# [Saved data entries]
# # # #

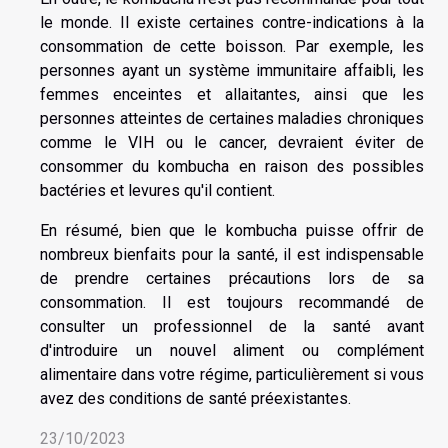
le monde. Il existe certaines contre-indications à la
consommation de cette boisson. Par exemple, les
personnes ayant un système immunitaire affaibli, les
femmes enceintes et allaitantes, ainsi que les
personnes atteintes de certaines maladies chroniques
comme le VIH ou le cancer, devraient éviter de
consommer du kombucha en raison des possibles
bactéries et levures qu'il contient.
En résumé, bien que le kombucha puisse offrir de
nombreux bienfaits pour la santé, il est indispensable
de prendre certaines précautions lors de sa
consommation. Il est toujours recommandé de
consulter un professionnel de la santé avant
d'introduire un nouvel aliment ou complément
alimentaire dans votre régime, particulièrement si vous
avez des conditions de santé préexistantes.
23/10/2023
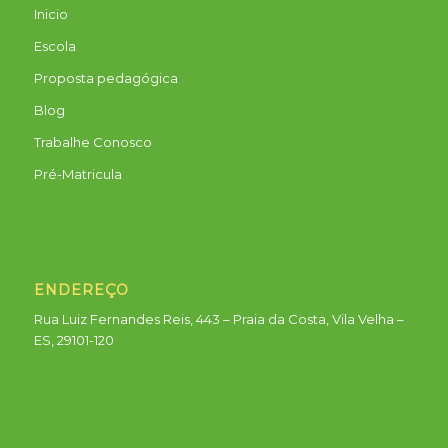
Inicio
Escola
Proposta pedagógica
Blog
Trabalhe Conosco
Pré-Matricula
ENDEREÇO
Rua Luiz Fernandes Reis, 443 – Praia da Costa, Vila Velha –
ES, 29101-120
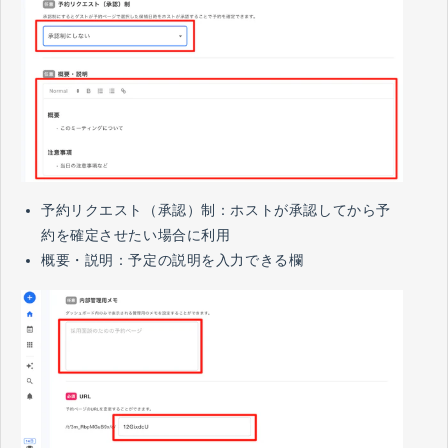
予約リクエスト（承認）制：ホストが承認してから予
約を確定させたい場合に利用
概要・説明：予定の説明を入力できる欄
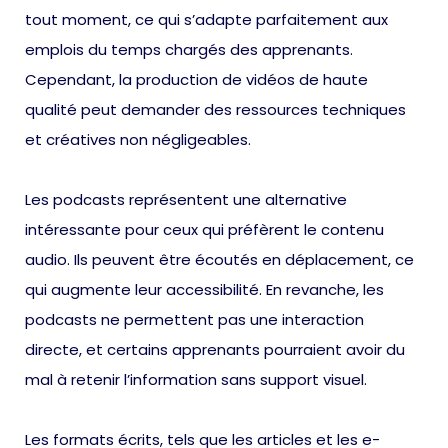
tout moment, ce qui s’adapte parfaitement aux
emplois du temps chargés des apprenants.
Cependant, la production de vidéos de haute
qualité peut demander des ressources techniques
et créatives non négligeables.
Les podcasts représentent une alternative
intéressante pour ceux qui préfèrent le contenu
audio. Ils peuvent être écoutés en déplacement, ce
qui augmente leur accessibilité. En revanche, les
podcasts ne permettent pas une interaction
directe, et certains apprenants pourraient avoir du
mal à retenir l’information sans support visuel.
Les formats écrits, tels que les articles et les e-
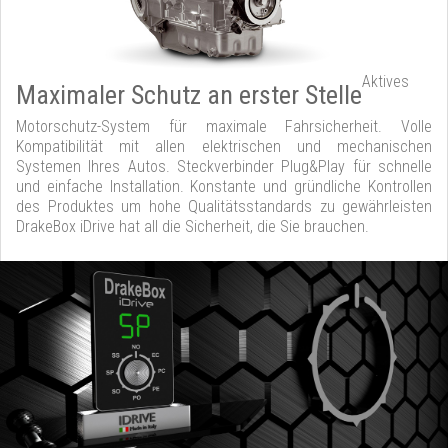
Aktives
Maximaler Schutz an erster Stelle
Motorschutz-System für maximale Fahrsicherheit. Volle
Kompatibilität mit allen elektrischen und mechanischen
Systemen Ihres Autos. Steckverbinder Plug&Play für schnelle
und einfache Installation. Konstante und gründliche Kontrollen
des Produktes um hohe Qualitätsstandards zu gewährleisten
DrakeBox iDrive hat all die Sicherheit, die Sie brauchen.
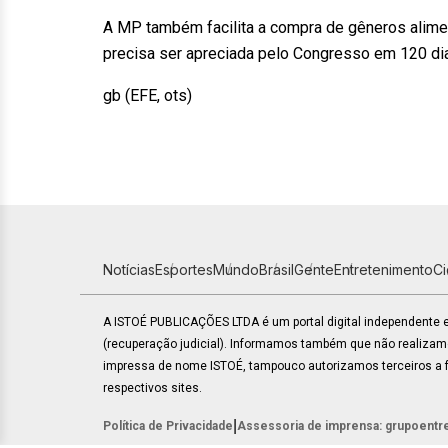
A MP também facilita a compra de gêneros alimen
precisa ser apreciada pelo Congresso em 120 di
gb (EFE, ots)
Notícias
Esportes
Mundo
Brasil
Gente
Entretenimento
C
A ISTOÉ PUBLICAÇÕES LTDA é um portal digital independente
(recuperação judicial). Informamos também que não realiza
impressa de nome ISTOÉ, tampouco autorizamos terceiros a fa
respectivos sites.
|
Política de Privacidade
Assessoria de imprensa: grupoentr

# # # #

# [What is being asked]
The task calls for duplicating the data exactly, with no images kept.

# [Answer for the task]
le monde. Il existe certaines contre-indications à la
consommation de cette boisson. Par exemple, les
personnes ayant un système immunitaire affaibli, les
femmes enceintes et allaitantes, ainsi que les
personnes atteintes de certaines maladies chroniques
comme le VIH ou le cancer, devraient éviter de
consommer du kombucha en raison des possibles
bactéries et levures qu'il contient.
En résumé, bien que le kombucha puisse offrir de
nombreux bienfaits pour la santé, il est indispensable
de prendre certaines précautions lors de sa
consommation. Il est toujours recommandé de
consulter un professionnel de la santé avant
d'introduire un nouvel aliment ou complément
alimentaire dans votre régime, particulièrement si vous
avez des conditions de santé préexistantes.
23/10/2023
Inicio
Escola
Proposta pedagógica
Blog
Trabalhe Conosco
Pré-Matricula
ENDEREÇO
Rua Luiz Fernandes Reis, 443 – Praia da Costa, Vila Velha –
ES, 29101-120
予約リクエスト（承認）制：ホストが承認してから予
約を確定させたい場合に利用
概要・説明：予定の説明を入力できる欄
tout moment, ce qui s’adapte parfaitement aux
emplois du temps chargés des apprenants.
Cependant, la production de vidéos de haute
qualité peut demander des ressources techniques
et créatives non négligeables.
Les podcasts représentent une alternative
intéressante pour ceux qui préfèrent le contenu
audio. Ils peuvent être écoutés en déplacement, ce
qui augmente leur accessibilité. En revanche, les
podcasts ne permettent pas une interaction
directe, et certains apprenants pourraient avoir du
mal à retenir l’information sans support visuel.
Les formats écrits, tels que les articles et les e-
Aktives
Maximaler Schutz an erster Stelle
Motorschutz-System für maximale Fahrsicherheit. Volle
Kompatibilität mit allen elektrischen und mechanischen
Systemen Ihres Autos. Steckverbinder Plug&Play für schnelle
und einfache Installation. Konstante und gründliche Kontrollen
des Produktes um hohe Qualitätsstandards zu gewährleisten
DrakeBox iDrive hat all die Sicherheit, die Sie brauchen.
A MP também facilita a compra de gêneros alimen
precisa ser apreciada pelo Congresso em 120 di
gb (EFE, ots)
Notícias
Esportes
Mundo
Brasil
Gente
Entretenimento
C
A ISTOÉ PUBLICAÇÕES LTDA é um portal digital independente
(recuperação judicial). Informamos também que não realiza
impressa de nome ISTOÉ, tampouco autorizamos terceiros a fa
respectivos sites.
|
Política de Privacidade
Assessoria de imprensa: grupoentr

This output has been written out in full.